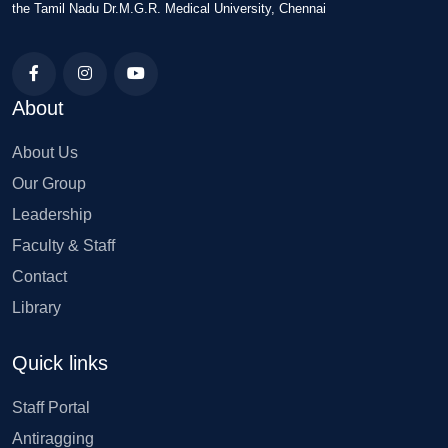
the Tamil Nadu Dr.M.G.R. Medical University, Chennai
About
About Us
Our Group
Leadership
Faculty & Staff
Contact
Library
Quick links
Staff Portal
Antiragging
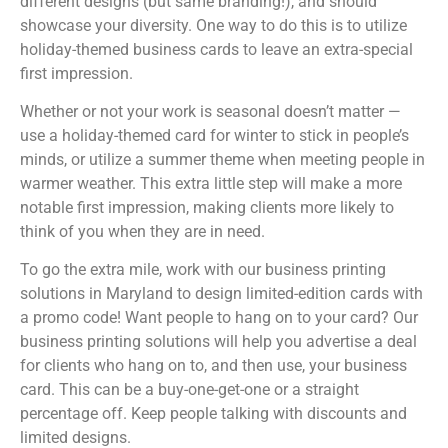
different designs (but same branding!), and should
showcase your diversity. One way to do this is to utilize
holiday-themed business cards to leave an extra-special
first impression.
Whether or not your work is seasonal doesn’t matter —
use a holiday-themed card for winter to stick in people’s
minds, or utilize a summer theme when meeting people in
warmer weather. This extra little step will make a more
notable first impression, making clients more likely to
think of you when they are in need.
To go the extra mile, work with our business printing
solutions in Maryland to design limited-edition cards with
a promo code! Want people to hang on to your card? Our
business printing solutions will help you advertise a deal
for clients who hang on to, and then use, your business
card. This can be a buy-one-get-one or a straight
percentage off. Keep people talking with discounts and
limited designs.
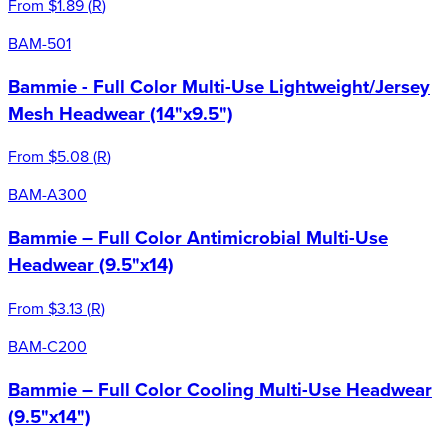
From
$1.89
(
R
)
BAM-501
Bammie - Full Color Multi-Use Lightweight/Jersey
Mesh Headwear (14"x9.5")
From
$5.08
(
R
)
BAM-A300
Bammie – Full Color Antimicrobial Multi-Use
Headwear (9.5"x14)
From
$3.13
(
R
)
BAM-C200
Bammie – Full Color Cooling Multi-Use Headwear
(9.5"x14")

※ ※ ※

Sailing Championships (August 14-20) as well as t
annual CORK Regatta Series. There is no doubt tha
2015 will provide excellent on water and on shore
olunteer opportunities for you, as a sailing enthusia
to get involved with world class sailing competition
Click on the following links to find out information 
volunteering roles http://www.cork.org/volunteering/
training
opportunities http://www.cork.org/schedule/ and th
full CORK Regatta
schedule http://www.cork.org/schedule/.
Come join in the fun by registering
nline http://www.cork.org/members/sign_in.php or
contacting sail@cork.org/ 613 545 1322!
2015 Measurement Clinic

※ ※ ※

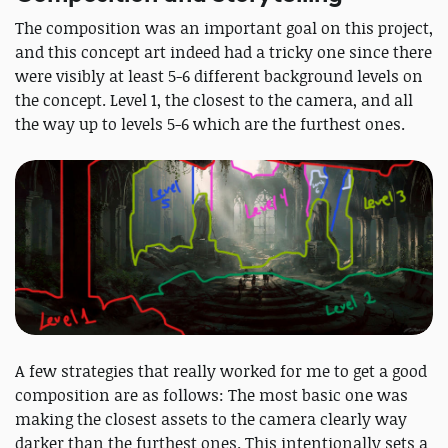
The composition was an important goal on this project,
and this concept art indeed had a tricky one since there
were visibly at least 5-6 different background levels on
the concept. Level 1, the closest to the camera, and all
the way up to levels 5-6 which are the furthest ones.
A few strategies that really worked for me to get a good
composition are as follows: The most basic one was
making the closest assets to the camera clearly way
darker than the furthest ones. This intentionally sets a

※ ※ ※

WORK ORDER: Out of the data above, set down the lines from the one with "use a holiday-themed" to the one with "solutions in Maryland", both included, exactly as written and with no additions.

EXERCISE SOLUTION:
use a holiday-themed card for winter to stick in people’s
minds, or utilize a summer theme when meeting people in
warmer weather. This extra little step will make a more
notable first impression, making clients more likely to
think of you when they are in need.
To go the extra mile, work with our business printing
solutions in Maryland to design limited-edition cards with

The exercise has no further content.